The article describes a recent observational study which suggests aspirin may be associated with lower risk for urinary symptoms of an enlarged prostate, or benign prostatic hyperplasia (BPH). The article describes the evidence–namely that it was based on an observational study and not a randomized controlled trial–but limitations of observational studies were not described to readers (e.g. the effects observed may have been caused by other factors). Other areas for improvement include: reporting benefits in absolute terms (absolutely better than using relative terms); the nature of BPH is not described, particularly that this is not a cancerous or life-threatening condition; other treatment alternatives are not described; the only source of information is from the lead investigator, which could be biasing; and there is no information on harms or costs of daily aspirin use for this purpose. Although this was clearly intended as a “brief,” the discussion of this study was just too brief to help readers understand the evidence.
The article does not mention any costs of these medications if taken on a daily basis or per dose.
The story describes benefits in relative terms vs. absolute rates (which is the gold standard). It also does not tell readers that the most benefit was seen in older men.
The article does not mention any harms of using daily aspirin (like bleeding).
The article acknowledges that the study was observation and not a placebo-controlled trial, but there is no interpretation or discussion about the limitations of this. The article also uses language that minimizes the poor quality of the evidence and hypes the findings (“Still, we were surprised by the strength of the association…).
The article provides very limited information about prostate enlargement, known as benign prostatic hyperplasia or BPH. Of note, this condition is not cancerous or life-threatening. Also, the article mentions a possible benefit being lower PSA levels, noting that this is a common blood test for prostate cancer. This implies that using aspirin or other similar drugs for BPH can also reduce a man’s chance of prostate cancer, for which there is no evidence. In fact, elevated PSA levels can often be due to conditions like BPH and not due to cancer; with less enlargement of the prostate, it’s not unexpected to also find lower PSA levels. The broad use of the term “urological problems” also seems to overstate what the study was about, evaluating a specific condition (BPH).

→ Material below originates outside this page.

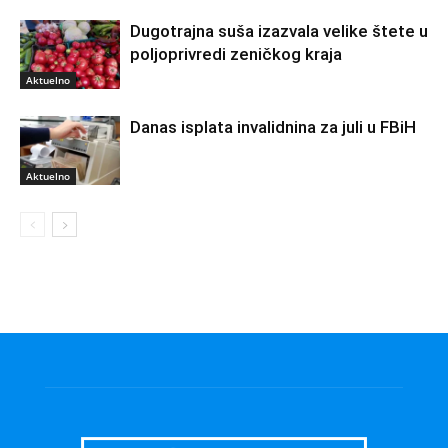
Dugotrajna suša izazvala velike štete u
poljoprivredi zeničkog kraja
Aktuelno
Danas isplata invalidnina za juli u FBiH
Aktuelno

The article only quotes the lead investigator, which can be biasing. The article did not quote an independent source of information.
The article does not discuss any other treatment options, including watchful waiting (no active treatment), medications like 5-alpha reductase inhibitors or alpha blockers, minimally invasive therapies, and surgery.

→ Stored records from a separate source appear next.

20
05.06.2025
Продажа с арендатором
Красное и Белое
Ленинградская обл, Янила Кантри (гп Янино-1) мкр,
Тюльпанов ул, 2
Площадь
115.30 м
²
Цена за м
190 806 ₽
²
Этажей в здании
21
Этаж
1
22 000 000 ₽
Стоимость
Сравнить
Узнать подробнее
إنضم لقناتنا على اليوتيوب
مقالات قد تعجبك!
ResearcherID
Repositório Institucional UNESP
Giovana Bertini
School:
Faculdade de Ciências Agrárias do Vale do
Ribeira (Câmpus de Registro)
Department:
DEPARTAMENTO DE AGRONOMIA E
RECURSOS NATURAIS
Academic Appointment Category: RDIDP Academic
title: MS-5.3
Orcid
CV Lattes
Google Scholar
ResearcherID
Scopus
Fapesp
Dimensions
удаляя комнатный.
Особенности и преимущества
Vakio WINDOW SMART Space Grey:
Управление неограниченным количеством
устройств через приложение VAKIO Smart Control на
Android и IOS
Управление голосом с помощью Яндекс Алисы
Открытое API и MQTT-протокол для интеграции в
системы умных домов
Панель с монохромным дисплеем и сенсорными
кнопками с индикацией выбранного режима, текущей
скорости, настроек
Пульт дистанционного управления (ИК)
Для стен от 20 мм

The article mentions medications like aspirin, naproxen, and ibuprofen, all of which are currently available (and available without a prescription, although this is not explicitly stated).
The story names the drugs studied–aspirin, naproxen, and ibuprofen–none of which is new to the market. This is a new use of existing medications.
We can’t be sure if the story relied largely on a news release, although it is troubling that only one source – the lead investigator – is quoted.